TASK REQUIREMENTS:
Copy the data exactly. Images are the one exception.

GIVEN MATERIAL:
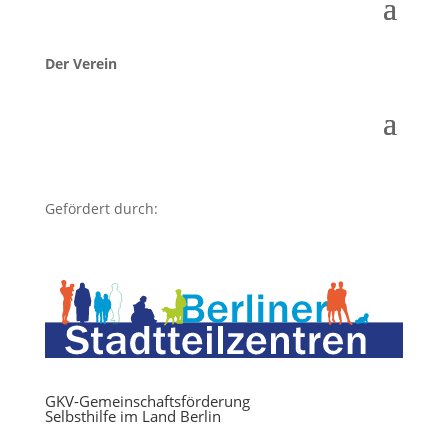
Der Verein
Gefördert durch:
GKV-Gemeinschaftsförderung
Selbsthilfe im Land Berlin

RESULT OF THIS TASK:
Der Verein
Gefördert durch:
GKV-Gemeinschaftsförderung
Selbsthilfe im Land Berlin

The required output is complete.